JP2007045654A - Method of producing rapid hardening concrete - Google Patents

Abstract

<P>PROBLEM TO BE SOLVED: To provide rapid hardening concrete capable of securing sufficient usable life and exhibiting excellent strength development in a short time. <P>SOLUTION: In the method of producing the rapid hardening concrete by adding a setting retarder comprising oxycarboxylic acid or its salt and lithium carbonate into base concrete under being kneaded or right after being kneaded and adding a rapid hardening material consisting essentially of CaO-Al<SB>2</SB>O<SB>3</SB>crystal into the kneaded base concrete at the construction, concrete capable of keeping 1-3 hr usable life at 20-30&deg;C and having &ge;20 N/mm<SP>2</SP>strength in 12 hr material age is produced by adding the rapid hardening material into the base concrete preferably after the rapid hardening material is made slurry-like or a hydration reaction phase is previously formed on the particle surface layer of the rapid hardening material. <P>COPYRIGHT: (C)2007,JPO&amp;INPIT

Description

The present invention relates to a method for producing fast-curing concrete or fast-curing mortar by mixing fast-hardening material with mortar or concrete, which can ensure sufficient pot life and is capable of securing a short-time strength. The present invention relates to a method for producing fast-setting mortar. More specifically, it is easy to construct because it can secure sufficient pot life for fast-hardening concrete, etc. used for repair work, shortening the work period of emergency work and general work, and improving work quality by improving workability.

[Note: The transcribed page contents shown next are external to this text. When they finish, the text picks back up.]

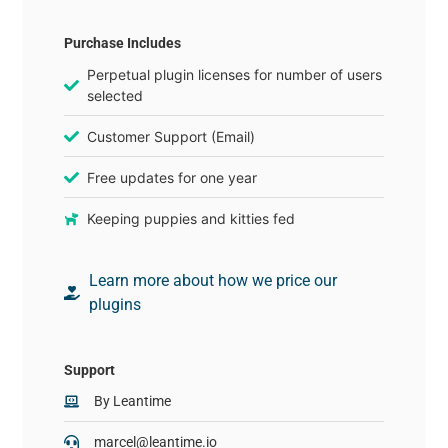
Purchase Includes
Perpetual plugin licenses for number of users
selected
Customer Support (Email)
Free updates for one year
Keeping puppies and kitties fed
Learn more about how we price our
plugins
Support
By
Leantime
marcel@leantime.io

In addition, the present invention relates to a method for producing fast-hardening concrete and the like excellent in strength development in a short time.

Conventionally, as a method for accelerating the curing of a cement composition such as concrete or mortar, there is a method of adding an admixture mainly composed of calcium aluminates to achieve rapid curing. Moreover, in order to ensure the pot life of such a quick-hardening cement composition, use of the retarder which has oxycarboxylic acid as a main component is proposed. For example, Patent Documents 1 and ₂ exemplify 12CaO · 7Al ₂ O ₃ (abbreviated as C ₁₂ A ₇ ) as a calcium aluminate as a quick setting component, and organic carboxylic acid, calcium carbonate, water or the like as a setting retarder. Examples include calcium oxide.
Japanese Patent Publication No.57-10058 Japanese Examined Patent Publication No. 62-33049

However, when an admixture mainly composed of calcium aluminates is added, a pot life of several minutes to 30 minutes can be secured even if a retarder mainly composed of oxycarboxylic acids is used. It was difficult to secure a longer pot life than the time. If the amount of oxycarboxylic acids is increased in order to secure the pot life, the strength decreases for a short time. Further, if the amount of calcium aluminate is reduced, it is easy to secure the pot life, but there is a problem that the strength for a short time is greatly reduced.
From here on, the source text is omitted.